WHAT YOU ARE ASKED TO DO: Look through the material and copy each line holding "Management".

---- RECORDS

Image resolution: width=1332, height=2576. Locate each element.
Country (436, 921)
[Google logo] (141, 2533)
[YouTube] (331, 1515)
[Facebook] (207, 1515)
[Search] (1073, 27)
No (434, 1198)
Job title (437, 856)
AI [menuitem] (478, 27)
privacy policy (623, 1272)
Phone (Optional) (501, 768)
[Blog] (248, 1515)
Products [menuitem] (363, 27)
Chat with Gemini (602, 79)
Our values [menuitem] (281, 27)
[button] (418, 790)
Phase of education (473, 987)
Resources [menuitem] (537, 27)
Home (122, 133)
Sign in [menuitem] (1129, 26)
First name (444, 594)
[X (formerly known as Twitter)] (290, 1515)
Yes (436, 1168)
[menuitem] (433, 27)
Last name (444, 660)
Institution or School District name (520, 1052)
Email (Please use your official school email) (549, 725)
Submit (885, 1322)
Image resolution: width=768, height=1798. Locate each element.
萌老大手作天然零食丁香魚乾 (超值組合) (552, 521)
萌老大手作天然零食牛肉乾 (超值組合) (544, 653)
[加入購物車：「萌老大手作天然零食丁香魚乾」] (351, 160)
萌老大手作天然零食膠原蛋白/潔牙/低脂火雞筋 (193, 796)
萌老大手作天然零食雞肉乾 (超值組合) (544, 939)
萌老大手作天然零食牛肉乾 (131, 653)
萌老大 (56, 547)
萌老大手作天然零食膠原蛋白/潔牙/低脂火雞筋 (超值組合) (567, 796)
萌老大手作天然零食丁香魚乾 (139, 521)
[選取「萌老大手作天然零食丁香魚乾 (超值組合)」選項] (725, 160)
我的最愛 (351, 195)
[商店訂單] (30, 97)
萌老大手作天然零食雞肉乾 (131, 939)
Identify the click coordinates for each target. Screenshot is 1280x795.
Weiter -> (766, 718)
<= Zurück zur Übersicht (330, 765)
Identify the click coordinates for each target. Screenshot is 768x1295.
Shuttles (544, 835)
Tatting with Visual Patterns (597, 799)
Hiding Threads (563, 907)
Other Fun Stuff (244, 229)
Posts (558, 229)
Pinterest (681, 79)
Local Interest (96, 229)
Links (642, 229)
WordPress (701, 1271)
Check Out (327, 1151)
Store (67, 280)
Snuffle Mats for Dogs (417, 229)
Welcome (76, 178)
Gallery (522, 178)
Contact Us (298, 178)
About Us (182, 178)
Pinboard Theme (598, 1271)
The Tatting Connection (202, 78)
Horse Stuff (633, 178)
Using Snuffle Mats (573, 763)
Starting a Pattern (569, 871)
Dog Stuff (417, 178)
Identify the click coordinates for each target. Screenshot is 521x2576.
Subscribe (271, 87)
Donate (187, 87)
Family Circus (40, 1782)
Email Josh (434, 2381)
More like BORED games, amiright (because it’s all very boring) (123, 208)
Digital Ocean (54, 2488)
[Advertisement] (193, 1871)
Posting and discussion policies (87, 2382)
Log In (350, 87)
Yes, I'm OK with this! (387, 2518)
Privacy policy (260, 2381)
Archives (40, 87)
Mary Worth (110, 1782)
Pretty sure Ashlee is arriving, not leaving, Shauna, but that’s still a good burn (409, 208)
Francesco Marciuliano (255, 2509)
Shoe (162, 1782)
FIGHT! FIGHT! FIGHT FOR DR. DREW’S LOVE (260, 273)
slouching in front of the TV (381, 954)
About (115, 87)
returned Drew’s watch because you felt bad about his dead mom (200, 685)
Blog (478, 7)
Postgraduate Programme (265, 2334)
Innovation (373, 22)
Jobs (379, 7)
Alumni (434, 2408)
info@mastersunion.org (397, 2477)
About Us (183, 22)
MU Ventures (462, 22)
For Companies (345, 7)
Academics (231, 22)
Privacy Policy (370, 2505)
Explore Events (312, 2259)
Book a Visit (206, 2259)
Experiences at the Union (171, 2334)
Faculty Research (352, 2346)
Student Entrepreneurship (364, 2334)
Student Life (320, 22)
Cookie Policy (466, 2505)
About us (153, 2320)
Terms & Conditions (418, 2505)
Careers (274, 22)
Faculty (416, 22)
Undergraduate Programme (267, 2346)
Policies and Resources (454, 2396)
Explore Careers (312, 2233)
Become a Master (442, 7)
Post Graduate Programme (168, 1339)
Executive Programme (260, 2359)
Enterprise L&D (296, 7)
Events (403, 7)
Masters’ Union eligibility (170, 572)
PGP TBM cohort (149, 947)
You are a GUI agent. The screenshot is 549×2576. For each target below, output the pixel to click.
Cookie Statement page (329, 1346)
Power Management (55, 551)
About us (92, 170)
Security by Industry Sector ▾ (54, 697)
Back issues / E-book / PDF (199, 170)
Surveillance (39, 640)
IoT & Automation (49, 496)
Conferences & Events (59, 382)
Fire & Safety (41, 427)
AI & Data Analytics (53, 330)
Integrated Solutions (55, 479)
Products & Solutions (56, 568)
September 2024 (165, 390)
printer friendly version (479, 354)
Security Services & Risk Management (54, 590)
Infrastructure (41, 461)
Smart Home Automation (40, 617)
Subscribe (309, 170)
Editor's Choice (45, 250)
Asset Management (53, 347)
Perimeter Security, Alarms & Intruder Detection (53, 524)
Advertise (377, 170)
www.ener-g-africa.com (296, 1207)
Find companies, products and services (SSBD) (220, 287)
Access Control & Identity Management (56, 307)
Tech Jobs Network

--------

RESPONSE AREA:
Power Management (55, 551)
Security Services & Risk Management (54, 590)
Asset Management (53, 347)
Access Control & Identity Management (56, 307)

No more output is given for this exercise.